**YOUR TASK**
Each line of the data below goes into the copy exactly; pictures do not.

**DATASET ENTRIES**
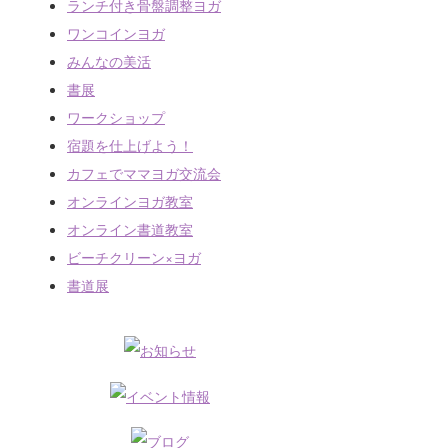
ランチ付き骨盤調整ヨガ
ワンコインヨガ
みんなの美活
書展
ワークショップ
宿題を仕上げよう！
カフェでママヨガ交流会
オンラインヨガ教室
オンライン書道教室
ビーチクリーン×ヨガ
書道展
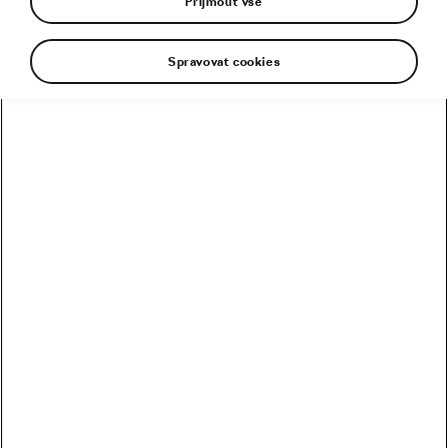
Přijmout vše
Spravovat cookies
Z hlavy jí crčela krev, kolo na odpis, přilba
rozštípnutá. Děsivý zážitek byl předehrou
vysněného angažmá profesionální závodnice
Terezy Neumanové v týmu Burgos Alimenta. Na
jihu Pyrenejského poloostrova ji srazila agresivní
řidička. Jak se mladá česká reprezentantka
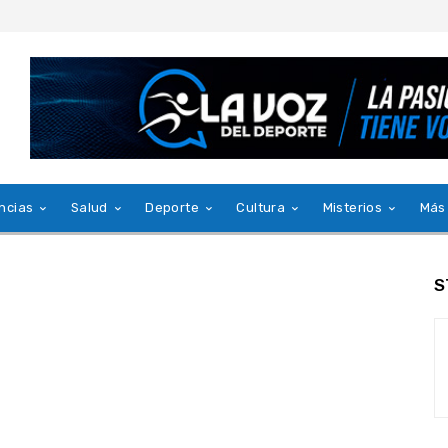
ncias
Salud
Deporte
Cultura
Misterios
Más
S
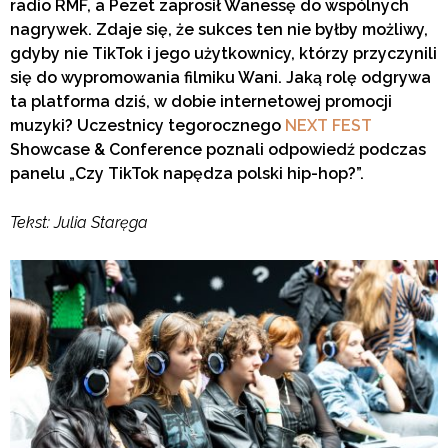
radio
RMF, a Pezet zaprosił Wanessę do wspólnych
nagrywek. Zdaje się, że sukces ten nie byłby możliwy,
gdyby nie TikTok i jego użytkownicy, którzy przyczynili
się do wypromowania filmiku Wani. Jaką rolę odgrywa
ta platforma dziś, w dobie internetowej promocji
muzyki? Uczestnicy tegorocznego
NEXT FEST
Showcase & Conference poznali odpowiedź podczas
panelu „Czy TikTok napędza polski hip-hop?”.
Tekst: Julia Staręga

**RESULT OF THIS TASK**
ランチ付き骨盤調整ヨガ
ワンコインヨガ
みんなの美活
書展
ワークショップ
宿題を仕上げよう！
カフェでママヨガ交流会
オンラインヨガ教室
オンライン書道教室
ビーチクリーン×ヨガ
書道展
Přijmout vše
Spravovat cookies
Z hlavy jí crčela krev, kolo na odpis, přilba
rozštípnutá. Děsivý zážitek byl předehrou
vysněného angažmá profesionální závodnice
Terezy Neumanové v týmu Burgos Alimenta. Na
jihu Pyrenejského poloostrova ji srazila agresivní
řidička. Jak se mladá česká reprezentantka
ncias
Salud
Deporte
Cultura
Misterios
Más
S
radio
RMF, a Pezet zaprosił Wanessę do wspólnych
nagrywek. Zdaje się, że sukces ten nie byłby możliwy,
gdyby nie TikTok i jego użytkownicy, którzy przyczynili
się do wypromowania filmiku Wani. Jaką rolę odgrywa
ta platforma dziś, w dobie internetowej promocji
muzyki? Uczestnicy tegorocznego
NEXT FEST
Showcase & Conference poznali odpowiedź podczas
panelu „Czy TikTok napędza polski hip-hop?”.
Tekst: Julia Staręga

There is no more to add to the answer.